When the weather gets cold, nothing beats a bowl of comforting soup. This chowder recipe uses roasted cauliflower which adds rich, caramelized flavor. It's easy to prepare and tastes just as good the next day. Added benefit: cauliflower contains many nutrients, is a great source of antioxidants and is high in fiber.
Roasted Cauliflower Chowder
Serves: 6
Ingredients
- 3 tablespoons avocado oil
- 3 garlic cloves, diced
- 1 medium Vidalia onion, diced
- 1 head cauliflower, cut in 1 inch pieces
- 2 carrots, chopped
- 2 stalks celery, chopped
- 4 cups chicken stock
- 1 cup milk
- ¾ cup low-fat shredded cheese
- 1 bay leaf
- 3 tablespoons chopped fresh parsley
- Salt and pepper to taste
Optional
- For thicker soup, use a cornstarch slurry made with 2 parts cold water, 1 part cornstarch.
- Choose milks with less-fat like coconut or almond milk.
Instructions
- Preheat oven to 400 degrees.
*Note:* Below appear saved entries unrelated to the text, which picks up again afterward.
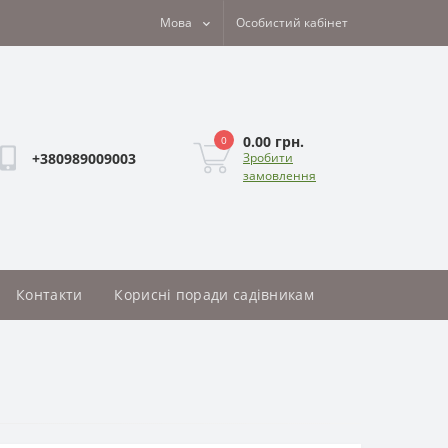
Мова
Особистий кабінет
0.00 грн.
0
+380989009003
Зробити
замовлення
Контакти
Корисні поради садівникам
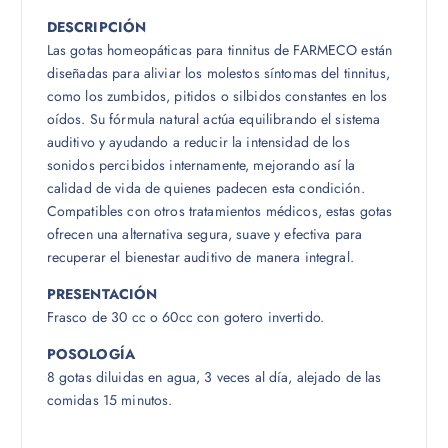
DESCRIPCIÓN
Las gotas homeopáticas para tinnitus de FARMECO están
diseñadas para aliviar los molestos síntomas del tinnitus,
como los zumbidos, pitidos o silbidos constantes en los
oídos. Su fórmula natural actúa equilibrando el sistema
auditivo y ayudando a reducir la intensidad de los
sonidos percibidos internamente, mejorando así la
calidad de vida de quienes padecen esta condición.
Compatibles con otros tratamientos médicos, estas gotas
ofrecen una alternativa segura, suave y efectiva para
recuperar el bienestar auditivo de manera integral.
PRESENTACIÓN
Frasco de 30 cc o 60cc con gotero invertido.
POSOLOGÍA
8 gotas diluidas en agua, 3 veces al día, alejado de las
comidas 15 minutos.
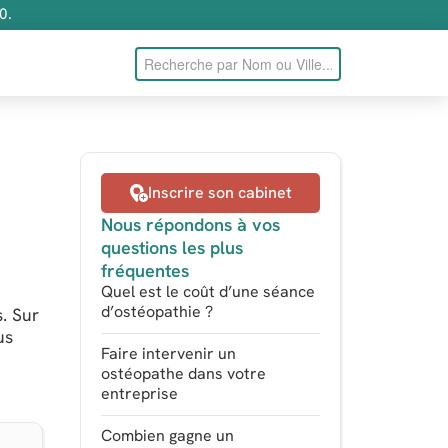
0.
Inscrire son cabinet
Nous répondons à vos
questions les plus
fréquentes
Quel est le coût d’une séance
d’ostéopathie ?
. Sur
us
Faire intervenir un
ostéopathe dans votre
entreprise
Combien gagne un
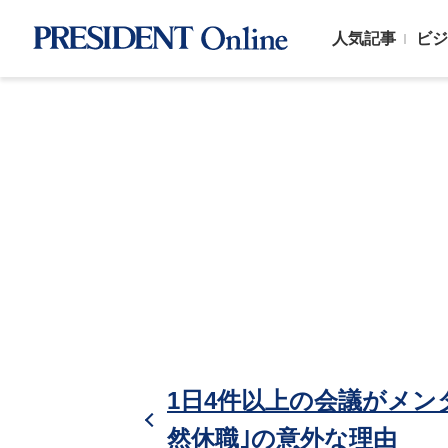
人気記事
ビジ
1日4件以上の会議がメン
然休職｣の意外な理由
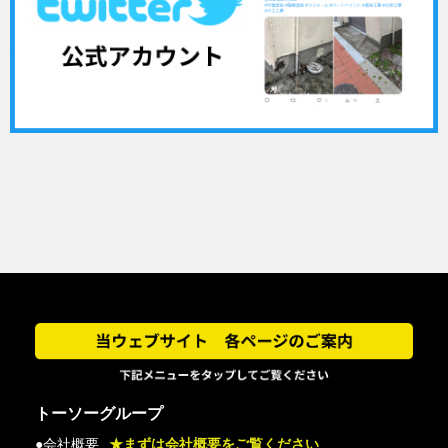
トーソーグループ
●会社概要
★まずは会社概要をご覧ください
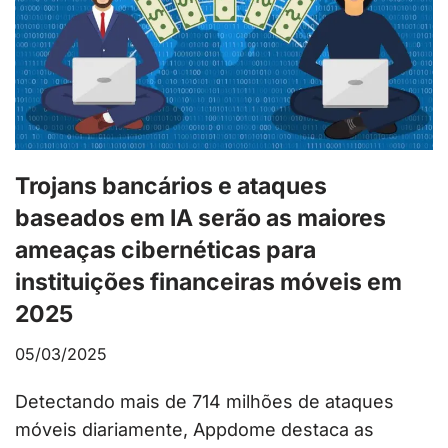
Trojans bancários e ataques
baseados em IA serão as maiores
ameaças cibernéticas para
instituições financeiras móveis em
2025
05/03/2025
Detectando mais de 714 milhões de ataques
móveis diariamente, Appdome destaca as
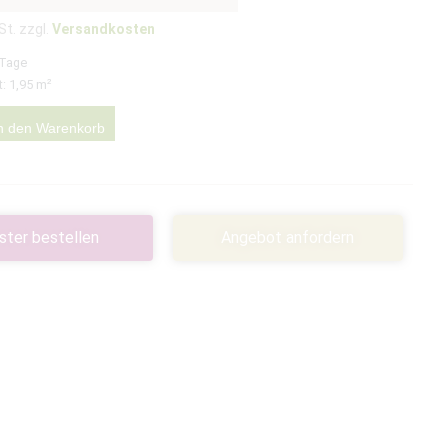
St. zzgl.
Versandkosten
 Tage
t: 1,95
m²
n den Warenkorb
ster bestellen
Angebot anfordern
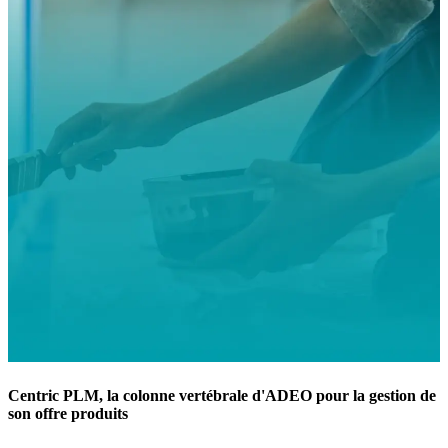
Centric PLM, la colonne vertébrale d'ADEO pour la gestion de
son offre produits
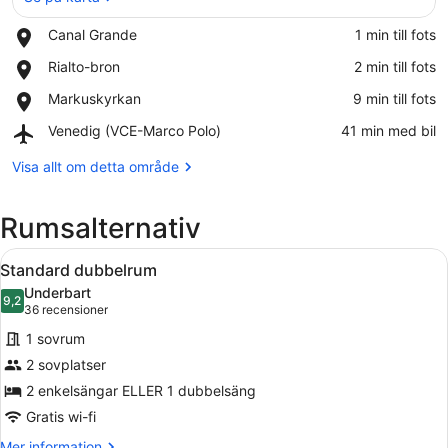
Place,
Canal Grande
‪1 min till fots‬
Canal
Se på karta
Place,
Rialto-bron
‪2 min till fots‬
Grande
Rialto-
Place,
Markuskyrkan
‪9 min till fots‬
bron
Markuskyrkan
Airport,
Venedig (VCE-Marco Polo)
‪41 min med bil‬
Venedig
(VCE-
Visa allt om detta område
Marco
Polo)
Rumsalternativ
Öppna
Ett sovrum med ett träpanelat tak,
44
Standard dubbelrum
alla
Underbart
foton
9,2
9,2 av 10
(36 recensioner)
36 recensioner
för
1 sovrum
Standard
2 sovplatser
dubbelrum
2 enkelsängar ELLER 1 dubbelsäng
Gratis wi-fi
Mer
Mer information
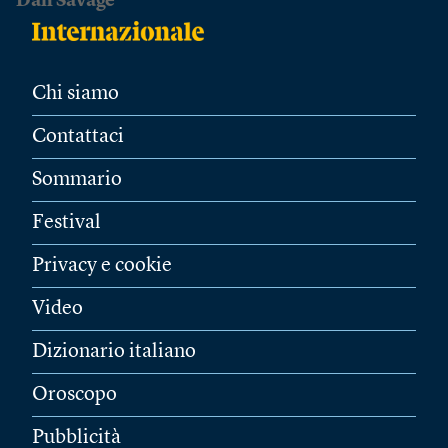
Dan Savage
Chi siamo
Contattaci
Sommario
Festival
Privacy e cookie
Video
Dizionario italiano
Oroscopo
Pubblicità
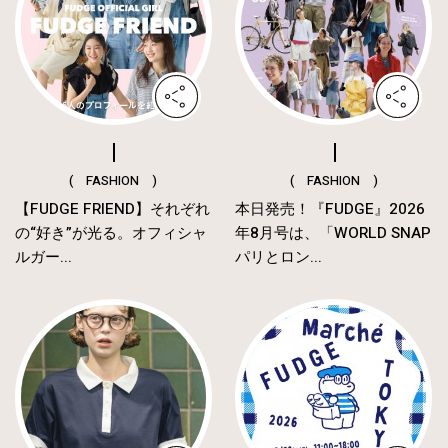
( FASHION )
( FASHION )
【FUDGE FRIEND】それぞれ
本日発売！『FUDGE』2026
の“好き”が光る。オフィシャ
年8月号は、「WORLD SNAP
ルガー...
パリとロン...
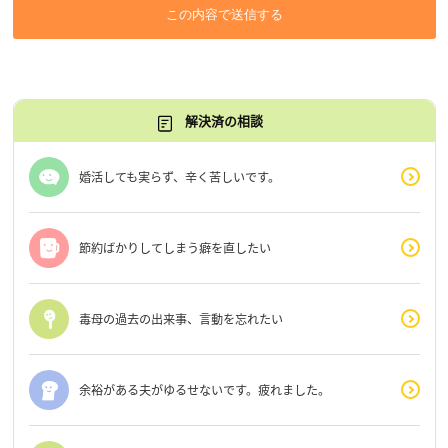
この内容で送信する
解決済の相談
婚活しても実らず、辛く苦しいです。
節約ばかりしてしまう癖を直したい
毒母の過去の出来事、言動を忘れたい
余裕がある夫がゆるせないです。疲れました。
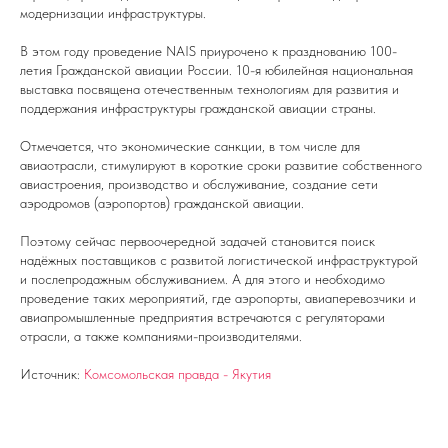
модернизации инфраструктуры.
В этом году проведение NAIS приурочено к празднованию 100-
летия Гражданской авиации России. 10-я юбилейная национальная
выставка посвящена отечественным технологиям для развития и
поддержания инфраструктуры гражданской авиации страны.
Отмечается, что экономические санкции, в том числе для
авиаотрасли, стимулируют в короткие сроки развитие собственного
авиастроения, производство и обслуживание, создание сети
аэродромов (аэропортов) гражданской авиации.
Поэтому сейчас первоочередной задачей становится поиск
надёжных поставщиков с развитой логистической инфраструктурой
и послепродажным обслуживанием. А для этого и необходимо
проведение таких мероприятий, где аэропорты, авиаперевозчики и
авиапромышленные предприятия встречаются с регуляторами
отрасли, а также компаниями-производителями.
Источник:
Комсомольская правда - Якутия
Place cut-up cauliflower in a bowl and drizzle with oil. Mix until well coated then place on a baking sheet.
- Roast for 20-25 minutes. Set aside.
- While cauliflower is roasting, in a large pot over medium high heat, add oil and garlic and cook for 2-3 minutes. Add carrots and celery and cook for 5 more minutes, stirring occasionally.
- Add roasted cauliflower, bay leaf, and dried thyme to the pot.
- Pour in the chicken stock and stir. Simmer for 10 minutes. Stir in the milk and shredded cheese. Season with salt and black pepper to taste.
- Fresh avocado, crispy crumbled bacon and fresh sliced chives are great garnishes for this soup.